[RFC PATCH 7/7] powerpc/64s: Add option to build vmlinux with pcrel addressing
Nicholas Piggin
npiggin at gmail.com
Tue Sep 20 00:01:49 AEST 2022
The main trick to this is that the kernel does not pick up the
PAGE_OFFSET (0xc.... load address) from the absolute address TOC load in
early boot so it doesn't load all addresses with the proper PAGE_OFFSET
as a matter of course, and needs to be moved there by hand.
- Extended inline asm memory addresses grow some complexity, so this
uses a dumb base addressing for now.
- Modules are still using TOC addressing.

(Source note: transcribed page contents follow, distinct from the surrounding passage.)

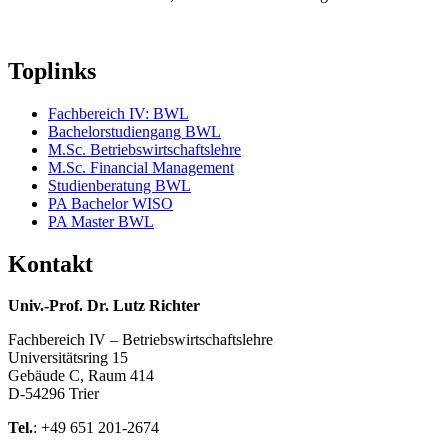
Toplinks
Fachbereich IV: BWL
Bachelorstudiengang BWL
M.Sc. Betriebswirtschaftslehre
M.Sc. Financial Management
Studienberatung BWL
PA Bachelor WISO
PA Master BWL
Kontakt
Univ.-Prof. Dr. Lutz Richter
Fachbereich IV – Betriebswirtschaftslehre
Universitätsring 15
Gebäude C, Raum 414
D-54296 Trier
Tel.
: +49 651 201-2674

Building modules with prcrel
will I think require the loader add pc relative plt stubs, and add a
GOT section for global variable access. Would be nice to add though.
- definetely ftrace and probes, possibly BPF and KVM have some breakage.
I haven't looked closely yet.
- copypage_64.S has an interesting problem, prefixed instructions have
alignment restrictions so the linker can change their size so
difference between two local labels may no longer be constant at
assembly time. Even aligning the prefixed instruction can't generally
solve it. Fortunately it's only one place in the kernel so far.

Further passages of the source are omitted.